There's a case to be made for public shaming, sometimes. You're leaving it up to Apple to decide whether they want to pay you or not; they might deny the bounty for some reason, while still fixing the bug. Now you get nothing, in addition to having given Apple time to sweep the issue under the carpet and bury it under a change-log with language that heavily downplays the severity (e.g. "CVE -
A buffer overflow could cause an application window behind the lockscreen to retain focus".
Posting it on Twitter, however, draws attention to Apple's waning security practices and how such glaring holes manage to slip past their peer review. It sparks public outrage, and may serve as a wake-up call to the company.
the bounties are low. and registering to those things require some loss of anonymity before you do get paid.

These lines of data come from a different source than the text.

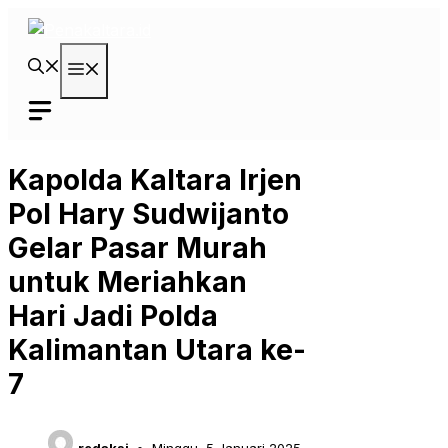
Langsung
ke
isi
Menu
Kapolda Kaltara Irjen
Pol Hary Sudwijanto
Gelar Pasar Murah
untuk Meriahkan
Hari Jadi Polda
Kalimantan Utara ke-
7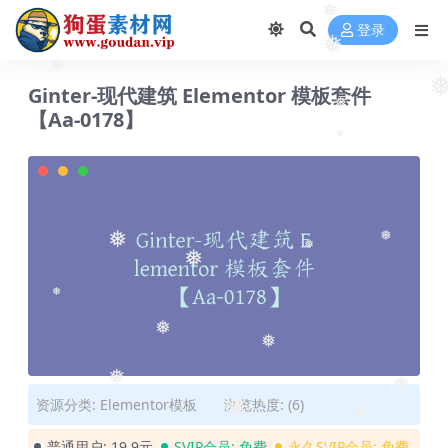
❅
❅
❅
登录
❅
❅
Ginter-现代建筑 Elementor 模板套件
【Aa-0178】
❅
❅
❅
❅
❅
❅
❅
❅
❅
❅
资源分类:
Elementor模板
浏览热度: (6)
❅
❅
❅
普通用户:
19.9元
SVIP会员:
免费
永久SVIP会员:
免费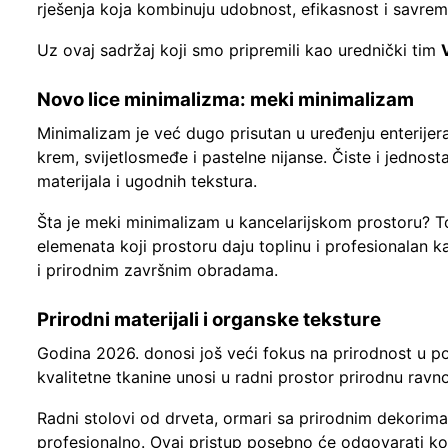
rješenja koja kombinuju udobnost, efikasnost i savrem
Uz ovaj sadržaj koji smo pripremili kao urednički tim
Novo lice minimalizma: meki minimalizam
Minimalizam je već dugo prisutan u uređenju enterijera,
krem, svijetlosmeđe i pastelne nijanse. Čiste i jednos
materijala i ugodnih tekstura.
Šta je meki minimalizam u kancelarijskom prostoru? To
elemenata koji prostoru daju toplinu i profesionalan k
i prirodnim završnim obradama.
Prirodni materijali i organske teksture
Godina 2026. donosi još veći fokus na prirodnost u po
kvalitetne tkanine unosi u radni prostor prirodnu ravno
Radni stolovi od drveta, ormari sa prirodnim dekorima
profesionalno. Ovaj pristup posebno će odgovarati kom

those are users dogfooding a product they paid for. and probably well off already, so the twitter bragging rigths is more valuable than the loss of anonymity + $500.
This doesn't seem like it would qualify under their categories. Not to mention, their bug bounty program info is nowhere to be found. I see tech sites reporting that they offer one but nothing on any apple site.
For those interested, the sample exploitation that I've discovered was connecting any iPod/iPhone device to a OSX laptop while screen was locked was taking the focus away from login prompt 'into' the system, where iTunes was gaining it and from there it was just few OS level keyboard shortcuts from gaining network access to the system, while still locked: launch finder, go to tools folder, launch terminal, launch `nc` in the terminal to get the access via network. Lots of blind typing but it worked more times than not.